Schüttler J, Hörnchen U, Stoeckel H, Hahn N
Langenbecks Arch Chir. 1987;370(2):119-27. doi: 10.1007/BF01254089.
The present animal study was designed to investigate the pharmacokinetic behavior of epinephrine after endobronchial (e.b.) and intravenous (i.v.) administration and its correlation to pharmacodynamic measurements. We found the effectiveness of e.b.-epinephrine (100 micrograms/kg BW) to be in the same magnitude as i.v.-epinephrine (100 micrograms/kg BW) with only a slight delay in the pharmacodynamic onset of a few seconds. The bioavailability of e.b.-administration of epinephrine was in the range of 80-85%. The therapeutic effect of e.b.-epinephrine (100 micrograms/kg BW) lasted much longer (30 min) when compared to i.v.-epinephrine (10 micrograms/kg BW) where the pharmacodynamic effect was terminated after 3 to 5 min. For the clinical situation of cardiopulmonary resuscitation a dose of 2-3 mg epinephrine in 5-10 ml of physiological saline instilled deeply into the bronchial system should be considered as alternative administration technique with fast onset and good effectiveness.

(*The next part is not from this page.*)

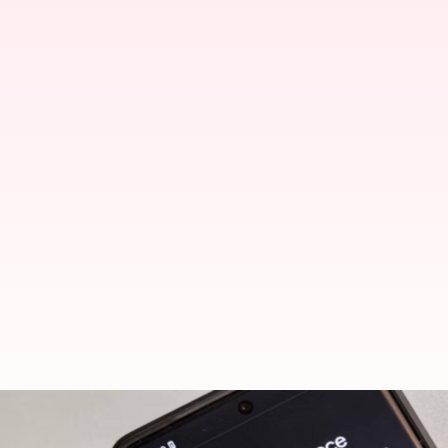
Cara mengaktifkan dan mengakses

本动物研究旨在调查肾上腺素经支气管内(e.b.)和静脉内(i.v.)给药后的药代动力学行为及其与药效学测量的相关性。我们发现,支气管内注射肾上腺素(100微克/千克体重)的有效性与静脉注射肾上腺素(100微克/千克体重)相当,只是药效学起效稍有延迟,延迟几秒。支气管内给药肾上腺素的生物利用度在80%至85%之间。与静脉注射肾上腺素(10微克/千克体重)相比,支气管内注射肾上腺素(100微克/千克体重)的治疗效果持续时间长得多(30分钟),静脉注射肾上腺素的药效学作用在3至5分钟后终止。对于心肺复苏的临床情况,应考虑将2至3毫克肾上腺素溶于5至10毫升生理盐水中,深部注入支气管系统,作为起效快且效果良好的替代给药技术。